Coronary artery bypass grafting (CABG) remains the gold standard coronary revascularization procedure in patients with significant symptomatic obstructive coronary artery disease. Diabetics are thought to benefit from CABG given the multiplicity and extensiveness of their coronary atherosclerotic lesions . On the other hand, diabetics are more prone to worse outcomes post cardiac surgery compared with others.
Despite of being a major risk factor of morbidity and mortality after cardiac surgery, a specific role of DCM has not been clearly elucidated.
This case reports a role that DCM might have played in adversely affecting a patient’s course on CPB.
A 51-year-old white male with an acute onset of chest discomfort and elevated troponins was taken to the operating room for a threevessel CABG. His past medical history was significant of type I diabetes on insulin (hemoglobin A-1C = 8 g/dl), hypothyroidism controlled by L-thyroxin, obesity (body mass index of 33), hypertension controlled by lisinopril and metoprolol, and smoking.
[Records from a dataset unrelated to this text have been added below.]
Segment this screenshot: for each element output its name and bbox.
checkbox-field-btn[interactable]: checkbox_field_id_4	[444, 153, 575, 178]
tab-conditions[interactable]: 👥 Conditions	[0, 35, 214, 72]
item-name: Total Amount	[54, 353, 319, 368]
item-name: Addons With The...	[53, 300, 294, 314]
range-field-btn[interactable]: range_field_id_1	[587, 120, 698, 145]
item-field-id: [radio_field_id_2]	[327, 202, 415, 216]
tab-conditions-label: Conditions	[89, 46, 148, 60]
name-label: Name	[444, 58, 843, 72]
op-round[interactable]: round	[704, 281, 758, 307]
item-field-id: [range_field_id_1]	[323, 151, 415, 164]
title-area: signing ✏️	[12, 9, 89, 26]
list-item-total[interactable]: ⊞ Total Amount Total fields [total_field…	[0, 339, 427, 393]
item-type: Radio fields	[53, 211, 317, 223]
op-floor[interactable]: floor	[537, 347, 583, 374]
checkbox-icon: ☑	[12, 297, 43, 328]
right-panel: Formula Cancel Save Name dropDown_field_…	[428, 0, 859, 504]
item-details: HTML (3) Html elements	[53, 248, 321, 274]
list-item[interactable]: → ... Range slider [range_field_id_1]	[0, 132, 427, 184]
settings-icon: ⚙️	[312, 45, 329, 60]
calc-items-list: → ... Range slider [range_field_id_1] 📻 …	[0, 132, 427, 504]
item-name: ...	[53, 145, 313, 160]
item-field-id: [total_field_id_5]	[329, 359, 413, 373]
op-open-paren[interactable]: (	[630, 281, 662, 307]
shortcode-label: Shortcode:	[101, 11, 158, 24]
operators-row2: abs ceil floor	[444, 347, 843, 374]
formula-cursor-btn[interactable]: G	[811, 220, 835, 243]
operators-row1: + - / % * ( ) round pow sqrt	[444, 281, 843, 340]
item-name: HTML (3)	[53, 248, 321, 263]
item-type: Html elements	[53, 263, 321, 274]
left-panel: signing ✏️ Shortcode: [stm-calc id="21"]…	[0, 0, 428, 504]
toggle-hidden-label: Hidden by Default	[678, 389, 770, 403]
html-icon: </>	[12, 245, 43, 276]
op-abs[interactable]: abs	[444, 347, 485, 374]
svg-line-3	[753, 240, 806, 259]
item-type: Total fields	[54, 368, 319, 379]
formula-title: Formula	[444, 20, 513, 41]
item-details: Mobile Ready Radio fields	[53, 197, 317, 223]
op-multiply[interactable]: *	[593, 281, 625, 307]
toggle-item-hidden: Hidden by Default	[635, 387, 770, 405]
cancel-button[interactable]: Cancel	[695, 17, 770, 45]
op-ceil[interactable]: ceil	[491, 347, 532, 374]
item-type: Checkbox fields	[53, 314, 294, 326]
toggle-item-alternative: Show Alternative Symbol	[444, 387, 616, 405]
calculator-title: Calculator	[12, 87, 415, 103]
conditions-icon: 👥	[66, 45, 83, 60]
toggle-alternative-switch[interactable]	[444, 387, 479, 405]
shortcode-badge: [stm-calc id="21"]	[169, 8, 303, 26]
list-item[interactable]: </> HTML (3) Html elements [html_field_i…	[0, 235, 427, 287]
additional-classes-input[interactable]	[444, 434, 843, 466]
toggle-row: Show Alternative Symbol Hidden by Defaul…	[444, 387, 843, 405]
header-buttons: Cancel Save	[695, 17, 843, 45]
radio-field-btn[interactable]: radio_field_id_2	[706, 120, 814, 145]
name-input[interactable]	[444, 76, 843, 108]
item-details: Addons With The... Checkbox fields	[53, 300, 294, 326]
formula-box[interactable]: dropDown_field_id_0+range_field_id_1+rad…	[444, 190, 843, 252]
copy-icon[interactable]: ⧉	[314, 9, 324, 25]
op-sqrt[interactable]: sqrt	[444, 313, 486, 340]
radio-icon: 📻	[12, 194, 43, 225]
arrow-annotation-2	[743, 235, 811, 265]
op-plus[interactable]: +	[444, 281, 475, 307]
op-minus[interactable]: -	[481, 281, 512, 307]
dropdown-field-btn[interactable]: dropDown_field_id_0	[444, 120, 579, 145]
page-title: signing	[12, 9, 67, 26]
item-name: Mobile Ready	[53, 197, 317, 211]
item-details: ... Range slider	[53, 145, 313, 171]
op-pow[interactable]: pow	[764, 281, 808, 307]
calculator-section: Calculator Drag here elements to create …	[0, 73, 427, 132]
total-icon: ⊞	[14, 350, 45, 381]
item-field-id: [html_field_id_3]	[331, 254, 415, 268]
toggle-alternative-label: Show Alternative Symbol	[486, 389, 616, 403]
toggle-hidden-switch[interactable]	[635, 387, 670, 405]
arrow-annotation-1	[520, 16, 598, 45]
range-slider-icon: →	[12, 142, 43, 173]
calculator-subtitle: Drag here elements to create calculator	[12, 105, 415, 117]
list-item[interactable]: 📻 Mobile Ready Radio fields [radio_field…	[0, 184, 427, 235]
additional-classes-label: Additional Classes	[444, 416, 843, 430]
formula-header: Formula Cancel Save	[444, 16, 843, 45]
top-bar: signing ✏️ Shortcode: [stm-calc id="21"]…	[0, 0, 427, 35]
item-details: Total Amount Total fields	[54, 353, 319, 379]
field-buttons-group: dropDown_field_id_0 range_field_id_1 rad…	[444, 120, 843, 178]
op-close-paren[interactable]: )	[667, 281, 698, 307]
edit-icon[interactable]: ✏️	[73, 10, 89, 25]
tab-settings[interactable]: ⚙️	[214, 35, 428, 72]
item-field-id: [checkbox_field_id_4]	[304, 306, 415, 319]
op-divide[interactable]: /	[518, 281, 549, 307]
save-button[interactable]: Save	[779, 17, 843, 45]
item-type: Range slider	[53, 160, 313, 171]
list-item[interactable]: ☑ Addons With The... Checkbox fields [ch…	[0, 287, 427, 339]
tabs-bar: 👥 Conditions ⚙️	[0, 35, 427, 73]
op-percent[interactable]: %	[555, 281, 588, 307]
Preoperative electrocardiogram (EKG) showed ST segments depressions (> 1 mm) in the antero-spetal distribution. Preoperative transthoracic echocardiography (TTE) revealed normal left ventricular systolic function with an ejection fraction (EF) greater than 60%, together with mild increase in left ventricular septalwall thickness (1.3 cm). Diastolic function was not reported on preoperative TTE. No other abnormalities were seen on TTE. Preoperative coronary angiography revealed significant triple vessel disease (left circumflex artery=75%, left anterior descending artery=80%, and posterior descending artery=90%). The patient was instructed to continue taking metoprolol and to abstain from taking lisinopril on the morning of the procedure.
Physical exam was significant of mild shortness of breath, tachycardia and mild sweating. Chest, airway and heart exam were unremarkable. Based on history and physical exam, the patient’s calculated EUROSCORE II was 3.18.
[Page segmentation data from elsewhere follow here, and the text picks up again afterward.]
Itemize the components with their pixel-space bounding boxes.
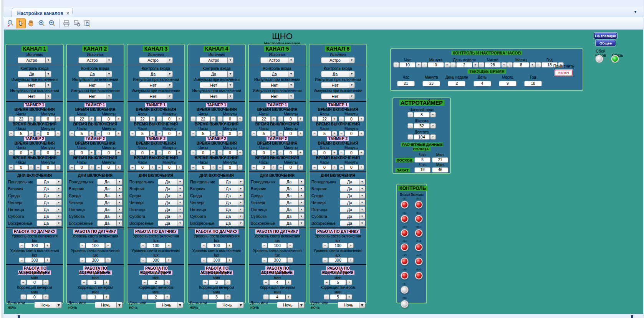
stepper-value[interactable]: 0: [344, 131, 358, 136]
pulses-on-select[interactable]: Нет ▼: [321, 82, 355, 88]
day-select[interactable]: Да ▼: [158, 186, 183, 192]
minus-button[interactable]: −: [157, 116, 162, 122]
minus-button[interactable]: −: [19, 243, 25, 248]
stepper-value[interactable]: 0: [102, 131, 116, 136]
stepper-value[interactable]: 0: [14, 165, 28, 170]
day-select[interactable]: Да ▼: [36, 199, 62, 206]
stepper-value[interactable]: 0: [284, 116, 298, 122]
day-select[interactable]: Да ▼: [279, 199, 305, 206]
plus-button[interactable]: +: [210, 165, 216, 170]
minus-button[interactable]: −: [312, 116, 317, 122]
minus-button[interactable]: −: [407, 134, 413, 140]
plus-button[interactable]: +: [298, 116, 303, 122]
stepper-value[interactable]: 104: [414, 134, 430, 140]
plus-button[interactable]: +: [45, 257, 50, 263]
day-select[interactable]: Да ▼: [158, 206, 183, 213]
day-select[interactable]: Да ▼: [158, 193, 183, 199]
day-select[interactable]: Да ▼: [219, 193, 244, 199]
stepper-value[interactable]: 5: [14, 131, 28, 136]
plus-button[interactable]: +: [177, 165, 182, 170]
minus-button[interactable]: −: [262, 243, 267, 248]
plus-button[interactable]: +: [164, 280, 170, 285]
day-night-select[interactable]: Ночь ▼: [34, 302, 62, 308]
stepper-value[interactable]: 100: [146, 243, 166, 248]
stepper-value[interactable]: 100: [207, 243, 226, 248]
minus-button[interactable]: −: [393, 62, 399, 68]
stepper-value[interactable]: 0: [162, 150, 176, 155]
plus-button[interactable]: +: [116, 116, 121, 122]
minus-button[interactable]: −: [262, 257, 267, 263]
day-select[interactable]: Да ▼: [219, 213, 244, 219]
stepper-value[interactable]: 0: [14, 150, 28, 155]
plus-button[interactable]: +: [55, 131, 61, 136]
day-select[interactable]: Да ▼: [97, 213, 123, 219]
plus-button[interactable]: +: [89, 131, 94, 136]
plus-button[interactable]: +: [530, 62, 535, 68]
plus-button[interactable]: +: [28, 131, 34, 136]
stepper-value[interactable]: 0: [284, 131, 298, 136]
minus-button[interactable]: −: [130, 165, 135, 170]
source-select[interactable]: Астро ▼: [139, 57, 173, 63]
stepper-value[interactable]: 8: [414, 112, 430, 117]
stepper-value[interactable]: 300: [207, 257, 226, 263]
minus-button[interactable]: −: [81, 280, 87, 285]
source-select[interactable]: Астро ▼: [260, 57, 294, 63]
day-select[interactable]: Да ▼: [340, 193, 365, 199]
plus-button[interactable]: +: [55, 165, 61, 170]
minus-button[interactable]: −: [69, 165, 74, 170]
plus-button[interactable]: +: [237, 131, 243, 136]
stepper-value[interactable]: 0: [318, 150, 331, 155]
minus-button[interactable]: −: [140, 257, 146, 263]
stepper-value[interactable]: 0: [136, 150, 149, 155]
minus-button[interactable]: −: [8, 150, 14, 155]
day-select[interactable]: Да ▼: [340, 179, 365, 185]
plus-button[interactable]: +: [332, 116, 337, 122]
plus-button[interactable]: +: [116, 150, 121, 155]
minus-button[interactable]: −: [157, 150, 162, 155]
plus-button[interactable]: +: [150, 116, 155, 122]
stepper-value[interactable]: 300: [86, 257, 105, 263]
pulses-on-select[interactable]: Нет ▼: [139, 82, 173, 88]
source-select[interactable]: Астро ▼: [200, 57, 233, 63]
stepper-value[interactable]: 0: [223, 165, 237, 170]
pulses-off-select[interactable]: Нет ▼: [18, 93, 51, 99]
plus-button[interactable]: +: [55, 116, 61, 122]
plus-button[interactable]: +: [28, 116, 34, 122]
day-select[interactable]: Да ▼: [340, 213, 365, 219]
minus-button[interactable]: −: [324, 294, 329, 300]
plus-button[interactable]: +: [227, 257, 232, 263]
zoom-out-icon[interactable]: [47, 18, 57, 28]
stepper-value[interactable]: 0: [102, 165, 116, 170]
plus-button[interactable]: +: [105, 257, 111, 263]
stepper-value[interactable]: 22: [75, 116, 89, 122]
minus-button[interactable]: −: [96, 131, 101, 136]
minus-button[interactable]: −: [322, 257, 328, 263]
stepper-value[interactable]: 0: [196, 150, 210, 155]
plus-button[interactable]: +: [501, 62, 507, 68]
pulses-off-select[interactable]: Нет ▼: [200, 93, 233, 99]
minus-button[interactable]: −: [96, 116, 101, 122]
minus-button[interactable]: −: [278, 165, 283, 170]
minus-button[interactable]: −: [201, 257, 207, 263]
stepper-value[interactable]: 100: [86, 243, 105, 248]
plus-button[interactable]: +: [298, 150, 303, 155]
stepper-value[interactable]: 0: [26, 294, 43, 300]
stepper-value[interactable]: 0: [257, 150, 271, 155]
day-select[interactable]: Да ▼: [158, 199, 183, 206]
stepper-value[interactable]: 100: [268, 243, 287, 248]
pulses-on-select[interactable]: Нет ▼: [260, 82, 294, 88]
input-control-select[interactable]: Да ▼: [78, 71, 112, 77]
stepper-value[interactable]: 100: [328, 243, 348, 248]
plus-button[interactable]: +: [166, 243, 172, 248]
day-select[interactable]: Да ▼: [279, 220, 305, 226]
stepper-value[interactable]: 5: [75, 131, 89, 136]
minus-button[interactable]: −: [312, 150, 317, 155]
stepper-value[interactable]: 300: [25, 257, 44, 263]
minus-button[interactable]: −: [312, 165, 317, 170]
plus-button[interactable]: +: [332, 131, 337, 136]
plus-button[interactable]: +: [298, 131, 303, 136]
stepper-value[interactable]: 0: [223, 116, 237, 122]
plus-button[interactable]: +: [210, 116, 216, 122]
plus-button[interactable]: +: [359, 150, 364, 155]
stepper-value[interactable]: 0: [344, 150, 358, 155]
In addition to standard ASA monitors, an arterial line catheter and a pulmonary artery catheter with continuous cardiac output monitoring capability were placed. General anesthesia was induced intravenously with ketamine/propofol (70 and 100 mg, respectively), fentanyl (250 mcg), and succinylcholine (100 mg). The trachea was intubated using a glidescope and a flexible fiberoptic scope due to an unanticipated difficulty in using direct laryngoscopy. Anesthesia was maintained with sevoflurane (1.5 MAC) in 50% oxygen, and incremental doses of fentanyl and cisatracurium. Blood glucose levels were maintained in the range of 150-180 mg/dl by the use of insulin infusion. Despite a normal systolic function on preoperative TTE, intraoperative transesophageal echocardiography (TEE) (Siemens Acuson CV70) showed severely declining left ventricular global systolic function (EF= 35%, using Simpson’s method) and severe diastolic dysfunction (shown on TEE, Table 1). Due to severe systolic dysfunction, the patient was started on epinephrine infusion prior to initiation of CPB (Figure 1). Interestingly, despite normal biventricular end systolic and diastolic dimensions, small boluses of intravenous fluids (500 mls) were associated with noticeable increases in biventricular end diastolic areas and filling pressures (central venous and pulmonary end diastolic)on TEE and pulmonary artery catheter recordings, respectively.
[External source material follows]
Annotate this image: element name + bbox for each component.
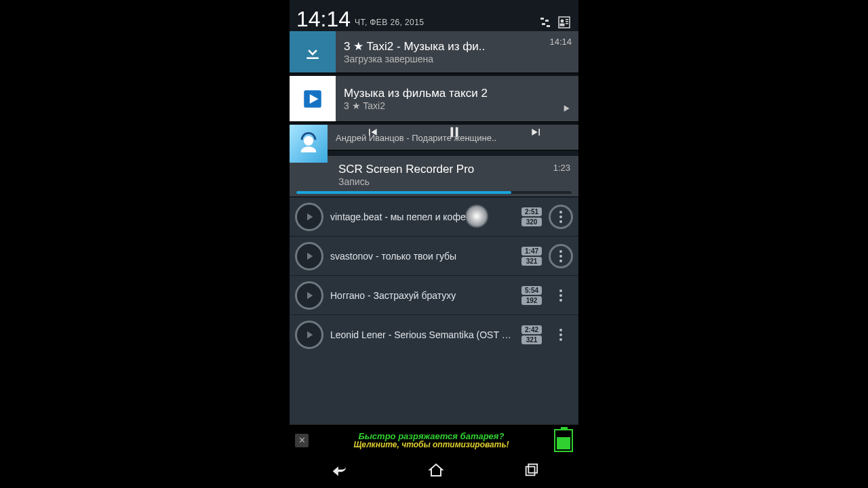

Figure 1: A schematic diagram of hemodynamic data pre-, during, and post cardiopulmonary bypass. The X-axis represents hourly time intervals. The y-axis represents corresponding changes in hemodynamic data. Epinephrine was started to treat sever systolic dysfunction that stated after induction of anesthesia prior to CPB. An intra-aortic balloon pump was subsequently instituted. Left ventricular assist device was subsequently instituted due to a lack of pronounced hemodynamic response to pharmacologic and balloon pump support.
A triple vessel bypass was performed successfully (left anterior descending artery to left internal mammary artery, saphenous venous graft to each of posterior descending artery and obtuse marginal arteries) was performed on CPB. Total aortic cross clamp and bypass times were 90 and 110 minutes, respectively.
Despite successful revascularization, the patient’s biventricular cardiac systolic and diastolic functions continued to deteriorate (Figure 2). Inotropic agents (epinephrine and milrinone) were started at incremental doses (epinephrine up to 0.2 mcg/kg/min and milrinone upto 0.375 mcg/kg/min) with no hemodynamic response. An intra-aortic balloon pump (maquet Datascope Corp CS100) was placed. Given the poor post-bypass ventricular function that was unresponsive to pharmacological inotropy and intra-aortic balloon counter-pulsation, a left ventricular assist device (LVAD) (HeartMate II, Thoratec Corp) was instituted. A postoperative coronary angiogram showed patent coronary grafts. Serum troponins remained elevated (three times normal values) in the postoperative period. The patient’s myocardial function, however, continued to deteriorate and was not amenable to weaning from LVAD in the cardiac intensive care unit. Forty-eight hours later, the patient’s care was deemed futile resulting in the family deciding to withdraw life support.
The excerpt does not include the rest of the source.